Chômage : baisse en trompe-l’oeil

Divine surprise en août
(Photo AFP)

Il y a eu au mois d’août 50 000 chômeurs de moins en France, soit une baisse d’1,5 % du taux de chômage. Le gouvernement se garde bien de triompher. Le ministre du Travail, Michel Sapin, ne voit pas dans cette baisse un signe certain de retournement de la tendance, celui-là même que François Hollande avait annoncé pour la fin de l’année.

UN NOMBRE ANORMAL de non réinscriptions au chômage en août, période de vacances, expliquerait cette réduction, inattendue et remarquable, du nombre de chômeurs. L’opposition se hâte de dénoncer un nouveau « mensonge » du pouvoir. Jean-François Copé parle de 540 000 emplois aidés, statistique astronomique qui n’est revendiquée par personne. Mais peu importe. Premièrement, une baisse sensible est préférable à une augmentation sensible. Deuxièmement, la petit rebond de croissance au deuxième trimestre, celui-là vigoureusement revendiqué par le gouvernement, ne saurait expliquer à lui seul cette soudaine effervescence de l’emploi, dès lors que le pays ne commence à créer des postes de travail qu’à partir de 1,5 % de croissance. Troisièmement, l’emploi n’est qu’une donnée parmi d’autres sur l’état de santé économique et social du pays.

2014 : mauvais budget.

Or le budget qui vient de nous être présenté pour 2014 ne laisse aucunement prévoir une forte activité économique l’année prochaine. La hausse de la pression fiscale entraînera probablement un mouvement de repli de la consommation. Le sentiment que l’effort demandé aux Français est énorme alors qu’ils ne perçoivent aucun résultat au niveau de l’emploi, de l’équilibre budgétaire, du désendettement et du pouvoir d’achat, accroît le pessimisme général. Le gouvernement s’enorgueillit de diminuer la dépense publique de 15 milliards d’euros l’année prochaine, ce qui n’a jamais été fait, mais le montant total du budget s’élève à 371 milliards, identique à celui de 2013. Il faut donc comprendre que nous allons faire des économies sur un budget qui, en 2014 aurait dû mécaniquement augmenter de 15 milliards. C’est à cette dérive qu’il est mis un terme.

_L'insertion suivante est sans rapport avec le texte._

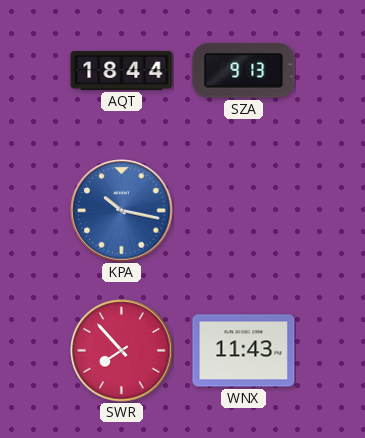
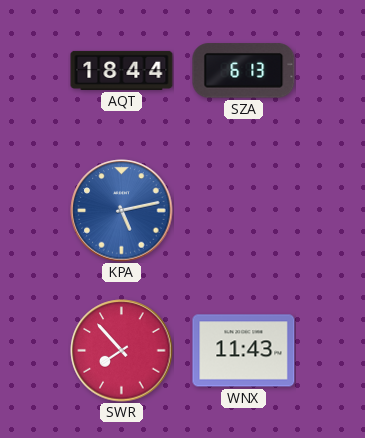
SZA: 9:13 -> 6:13
KPA: 10:17 -> 5:13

Mais pour quel objectif ? La dette et le service de la dette (le remboursement annuel des intérêts) vont s’accroître. La dette nationale atteindra en 2014 95 % du produit intérieur brut (PIB). Malgré le CICE (crédit d’impôt compétitivité emploi), les entreprises françaises restent trop taxées, le coût du travail n’est pas allégé, les marges des entreprises sont très faibles, l’investissement recule et le recrutement de nouveaux salariés est au point mort. Les emplois aidés sont la méthode du désespoir. Ils sont financés par l’État dans leur majeure partie et, même s’ils sont capables d’inverser la courbe du chômage, ils ne sont pas durables et ils ne correspondent à aucune relance de l’économie. Seuls les emplois dits marchands représenteraient un progrès.

Ayrault « assume ».

Le Premier ministre, Jean-Marc Ayrault, qui déclare « assumer » les hausses d’impôts, comme s’il allait rendre des comptes plus tard et comme s’il atténuait ainsi l’inquiétude populaire, a au moins failli sur un point. Il a renoncé à réduire drastiquement le coût du travail. Il ne s’agit pas de diminuer les salaires, déjà beaucoup trop bas, mais de diminuer les charges et de les transférer sur un budget social (on parle des prestations familiales). Des réformes structurelles de type allemand sont indispensables pour le long terme. Pour le court terme, il n’y a pas d’autre solution que de donner une bouffée d’oxygène aux entreprises en les rendant plus concurrentielles par la baisse du coût du travail. Cette politique n’est pas prévue par le budget, elle ne fait pas l’objet d’un projet du gouvernement, elle sera un jour adoptée dans l’urgence et la panique.